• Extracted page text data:
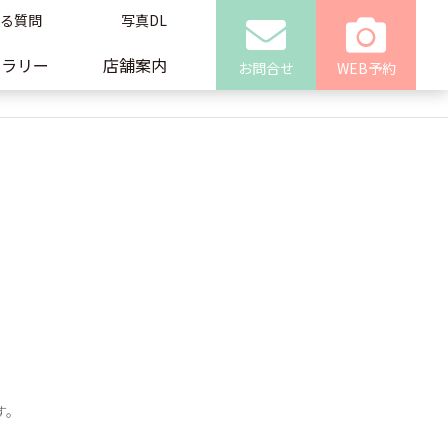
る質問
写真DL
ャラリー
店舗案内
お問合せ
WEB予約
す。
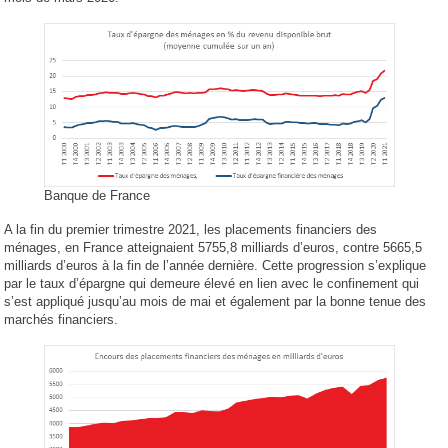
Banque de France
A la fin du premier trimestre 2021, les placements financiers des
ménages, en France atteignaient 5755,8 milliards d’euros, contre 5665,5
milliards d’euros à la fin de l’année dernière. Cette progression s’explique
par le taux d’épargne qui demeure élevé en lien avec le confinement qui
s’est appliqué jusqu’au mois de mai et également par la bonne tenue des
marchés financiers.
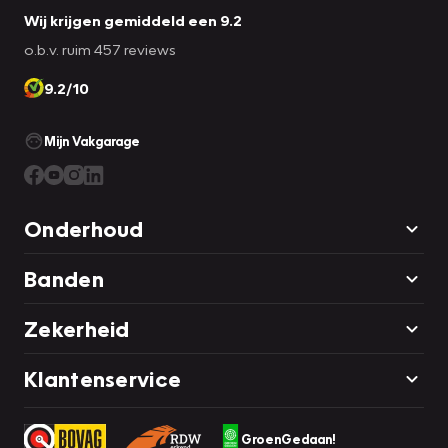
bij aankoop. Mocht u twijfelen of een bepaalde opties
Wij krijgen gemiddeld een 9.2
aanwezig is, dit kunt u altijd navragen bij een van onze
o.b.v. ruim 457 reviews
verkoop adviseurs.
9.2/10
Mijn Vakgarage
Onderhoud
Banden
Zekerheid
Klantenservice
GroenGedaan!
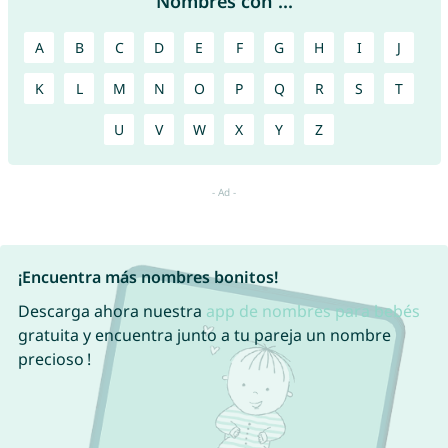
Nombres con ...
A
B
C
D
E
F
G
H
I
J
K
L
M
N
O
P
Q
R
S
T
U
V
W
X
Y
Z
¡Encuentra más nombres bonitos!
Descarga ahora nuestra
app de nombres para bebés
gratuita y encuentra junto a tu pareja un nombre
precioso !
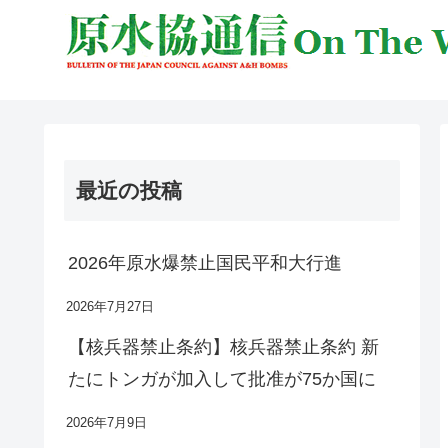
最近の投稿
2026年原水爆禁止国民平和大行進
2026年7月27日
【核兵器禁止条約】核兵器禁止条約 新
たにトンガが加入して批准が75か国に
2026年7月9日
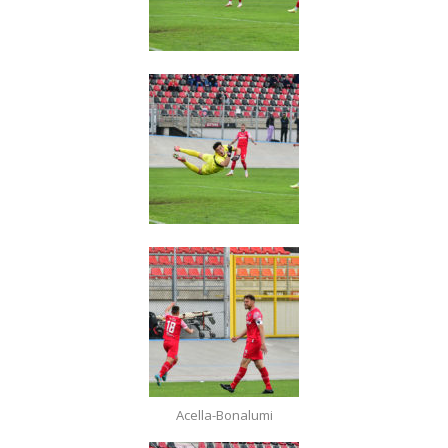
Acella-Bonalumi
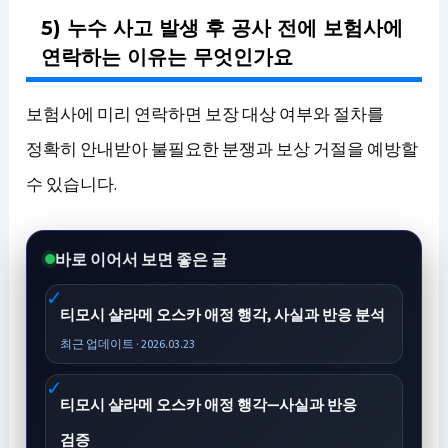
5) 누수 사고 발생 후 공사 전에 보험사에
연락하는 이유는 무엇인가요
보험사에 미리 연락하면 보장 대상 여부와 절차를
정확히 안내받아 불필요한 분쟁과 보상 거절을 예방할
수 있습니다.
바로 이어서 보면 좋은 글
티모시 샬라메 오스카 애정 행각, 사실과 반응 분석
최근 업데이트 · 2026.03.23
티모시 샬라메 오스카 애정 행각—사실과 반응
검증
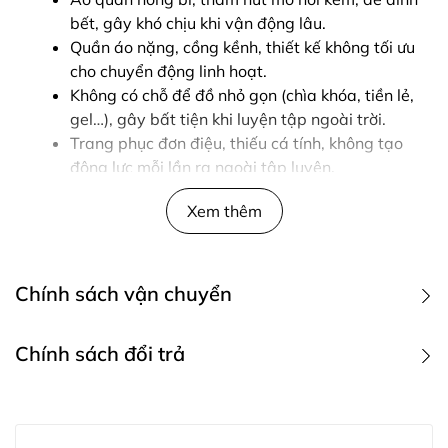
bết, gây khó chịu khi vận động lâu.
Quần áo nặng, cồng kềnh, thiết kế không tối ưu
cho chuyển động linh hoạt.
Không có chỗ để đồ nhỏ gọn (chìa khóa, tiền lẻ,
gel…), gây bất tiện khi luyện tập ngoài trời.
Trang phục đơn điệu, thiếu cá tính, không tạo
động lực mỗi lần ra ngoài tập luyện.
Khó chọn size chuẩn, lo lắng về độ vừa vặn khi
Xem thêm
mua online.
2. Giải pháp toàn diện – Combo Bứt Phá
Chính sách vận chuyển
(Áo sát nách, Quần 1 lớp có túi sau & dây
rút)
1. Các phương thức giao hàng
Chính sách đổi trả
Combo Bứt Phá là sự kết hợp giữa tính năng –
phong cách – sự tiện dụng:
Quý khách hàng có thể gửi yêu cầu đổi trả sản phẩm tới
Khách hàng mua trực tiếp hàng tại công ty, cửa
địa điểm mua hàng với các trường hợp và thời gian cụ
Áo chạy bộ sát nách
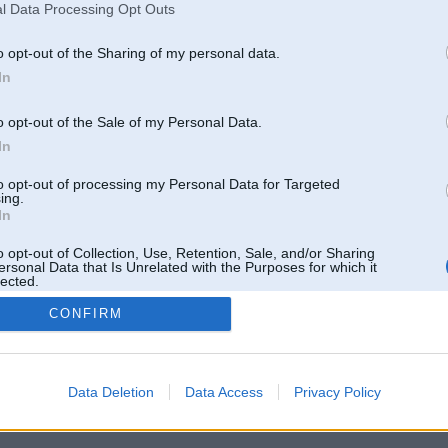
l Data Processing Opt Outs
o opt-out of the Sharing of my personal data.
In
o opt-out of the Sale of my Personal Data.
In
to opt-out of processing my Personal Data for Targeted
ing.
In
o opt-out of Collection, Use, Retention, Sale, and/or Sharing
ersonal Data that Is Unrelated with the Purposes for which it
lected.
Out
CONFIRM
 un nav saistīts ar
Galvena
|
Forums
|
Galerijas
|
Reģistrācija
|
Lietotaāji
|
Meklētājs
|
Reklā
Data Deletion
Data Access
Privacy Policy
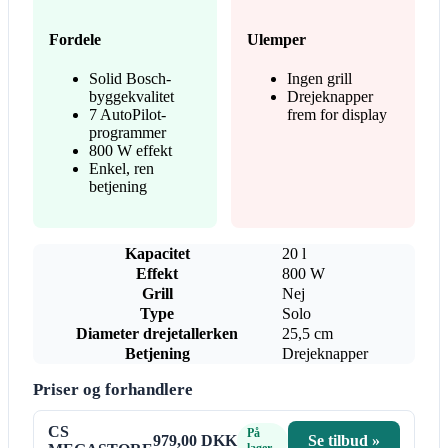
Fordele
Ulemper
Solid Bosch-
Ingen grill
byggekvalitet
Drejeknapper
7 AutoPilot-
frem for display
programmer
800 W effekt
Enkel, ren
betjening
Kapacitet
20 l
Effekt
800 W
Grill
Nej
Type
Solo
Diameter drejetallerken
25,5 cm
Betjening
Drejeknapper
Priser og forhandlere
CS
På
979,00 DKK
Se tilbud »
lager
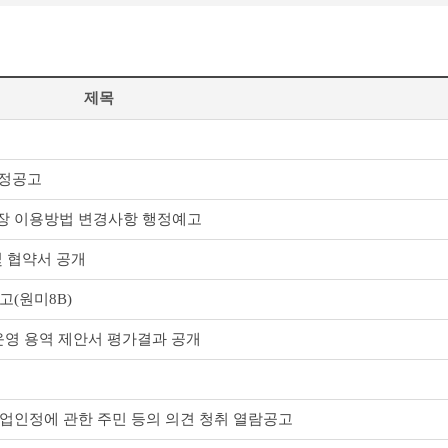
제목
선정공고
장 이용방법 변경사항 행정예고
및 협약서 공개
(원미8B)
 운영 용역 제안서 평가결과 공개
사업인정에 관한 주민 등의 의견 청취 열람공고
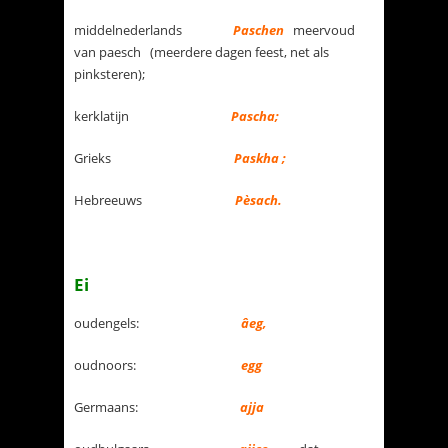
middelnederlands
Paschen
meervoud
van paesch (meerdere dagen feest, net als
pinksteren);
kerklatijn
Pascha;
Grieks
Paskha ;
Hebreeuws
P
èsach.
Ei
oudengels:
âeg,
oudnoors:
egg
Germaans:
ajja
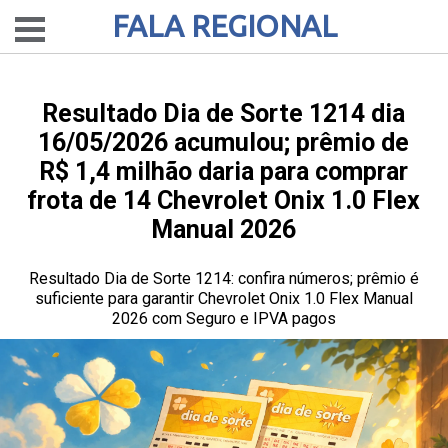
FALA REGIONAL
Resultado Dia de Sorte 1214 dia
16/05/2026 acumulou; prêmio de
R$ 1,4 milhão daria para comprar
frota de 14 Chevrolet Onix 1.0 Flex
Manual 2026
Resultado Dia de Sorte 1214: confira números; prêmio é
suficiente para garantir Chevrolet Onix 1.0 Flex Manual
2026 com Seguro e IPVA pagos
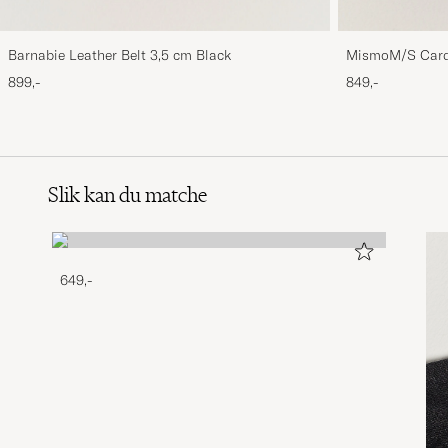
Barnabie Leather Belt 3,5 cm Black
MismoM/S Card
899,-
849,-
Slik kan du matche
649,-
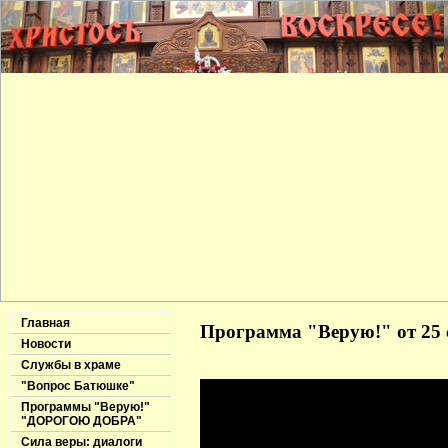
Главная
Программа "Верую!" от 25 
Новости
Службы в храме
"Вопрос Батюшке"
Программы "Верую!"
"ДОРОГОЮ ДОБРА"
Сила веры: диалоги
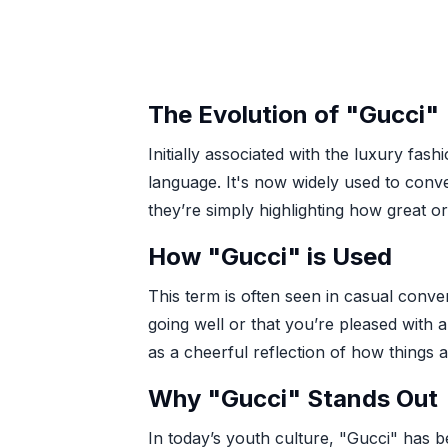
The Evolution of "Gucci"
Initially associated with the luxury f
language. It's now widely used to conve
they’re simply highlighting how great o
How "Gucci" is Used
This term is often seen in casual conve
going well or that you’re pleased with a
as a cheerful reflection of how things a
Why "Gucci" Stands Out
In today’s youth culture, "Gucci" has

• Required work:
Give all the records again, exactly, without images.

• Answer for this exercise:
る質問
写真DL
ャラリー
店舗案内
お問合せ
WEB予約
す。
Banque de France
A la fin du premier trimestre 2021, les placements financiers des
ménages, en France atteignaient 5755,8 milliards d’euros, contre 5665,5
milliards d’euros à la fin de l’année dernière. Cette progression s’explique
par le taux d’épargne qui demeure élevé en lien avec le confinement qui
s’est appliqué jusqu’au mois de mai et également par la bonne tenue des
marchés financiers.
bij aankoop. Mocht u twijfelen of een bepaalde opties
Wij krijgen gemiddeld een 9.2
aanwezig is, dit kunt u altijd navragen bij een van onze
o.b.v. ruim 457 reviews
verkoop adviseurs.
9.2/10
Mijn Vakgarage
Onderhoud
Banden
Zekerheid
Klantenservice
GroenGedaan!
Nombres con ...
A
B
C
D
E
F
G
H
I
J
K
L
M
N
O
P
Q
R
S
T
U
V
W
X
Y
Z
¡Encuentra más nombres bonitos!
Descarga ahora nuestra
app de nombres para bebés
gratuita y encuentra junto a tu pareja un nombre
precioso !
最近の投稿
2026年原水爆禁止国民平和大行進
2026年7月27日
【核兵器禁止条約】核兵器禁止条約 新
たにトンガが加入して批准が75か国に
2026年7月9日
Acella-Bonalumi
5) 누수 사고 발생 후 공사 전에 보험사에
연락하는 이유는 무엇인가요
보험사에 미리 연락하면 보장 대상 여부와 절차를
정확히 안내받아 불필요한 분쟁과 보상 거절을 예방할
수 있습니다.
바로 이어서 보면 좋은 글
티모시 샬라메 오스카 애정 행각, 사실과 반응 분석
최근 업데이트 · 2026.03.23
티모시 샬라메 오스카 애정 행각—사실과 반응
검증
bết, gây khó chịu khi vận động lâu.
Quần áo nặng, cồng kềnh, thiết kế không tối ưu
cho chuyển động linh hoạt.
Không có chỗ để đồ nhỏ gọn (chìa khóa, tiền lẻ,
gel…), gây bất tiện khi luyện tập ngoài trời.
Trang phục đơn điệu, thiếu cá tính, không tạo
động lực mỗi lần ra ngoài tập luyện.
Khó chọn size chuẩn, lo lắng về độ vừa vặn khi
Xem thêm
mua online.
2. Giải pháp toàn diện – Combo Bứt Phá
Chính sách vận chuyển
(Áo sát nách, Quần 1 lớp có túi sau & dây
rút)
1. Các phương thức giao hàng
Chính sách đổi trả
Combo Bứt Phá là sự kết hợp giữa tính năng –
phong cách – sự tiện dụng:
Quý khách hàng có thể gửi yêu cầu đổi trả sản phẩm tới
Khách hàng mua trực tiếp hàng tại công ty, cửa
địa điểm mua hàng với các trường hợp và thời gian cụ
Áo chạy bộ sát nách
l Data Processing Opt Outs
o opt-out of the Sharing of my personal data.
In
o opt-out of the Sale of my Personal Data.
In
to opt-out of processing my Personal Data for Targeted
ing.
In
o opt-out of Collection, Use, Retention, Sale, and/or Sharing
ersonal Data that Is Unrelated with the Purposes for which it
lected.
Out
CONFIRM
 un nav saistīts ar
Galvena
|
Forums
|
Galerijas
|
Reģistrācija
|
Lietotaāji
|
Meklētājs
|
Reklā
Data Deletion
Data Access
Privacy Policy
Fordele
Ulemper
Solid Bosch-
Ingen grill
byggekvalitet
Drejeknapper
7 AutoPilot-
frem for display
programmer
800 W effekt
Enkel, ren
betjening
Kapacitet
20 l
Effekt
800 W
Grill
Nej
Type
Solo
Diameter drejetallerken
25,5 cm
Betjening
Drejeknapper
Priser og forhandlere
CS
På
979,00 DKK
Se tilbud »
lager
제목
선정공고
장 이용방법 변경사항 행정예고
및 협약서 공개
(원미8B)
 운영 용역 제안서 평가결과 공개
사업인정에 관한 주민 등의 의견 청취 열람공고
middelnederlands
Paschen
meervoud
van paesch (meerdere dagen feest, net als
pinksteren);
kerklatijn
Pascha;
Grieks
Paskha ;
Hebreeuws
P
èsach.
Ei
oudengels:
âeg,
oudnoors:
egg
Germaans:
ajja
FALA REGIONAL
Resultado Dia de Sorte 1214 dia
16/05/2026 acumulou; prêmio de
R$ 1,4 milhão daria para comprar
frota de 14 Chevrolet Onix 1.0 Flex
Manual 2026
Resultado Dia de Sorte 1214: confira números; prêmio é
suficiente para garantir Chevrolet Onix 1.0 Flex Manual
2026 com Seguro e IPVA pagos
Barnabie Leather Belt 3,5 cm Black
MismoM/S Card
899,-
849,-
Slik kan du matche
649,-
Главная
Программа "Верую!" от 25 
Новости
Службы в храме
"Вопрос Батюшке"
Программы "Верую!"
"ДОРОГОЮ ДОБРА"
Сила веры: диалоги
The Evolution of "Gucci"
Initially associated with the luxury f
language. It's now widely used to conve
they’re simply highlighting how great o
How "Gucci" is Used
This term is often seen in casual conve
going well or that you’re pleased with a
as a cheerful reflection of how things a
Why "Gucci" Stands Out
In today’s youth culture, "Gucci" has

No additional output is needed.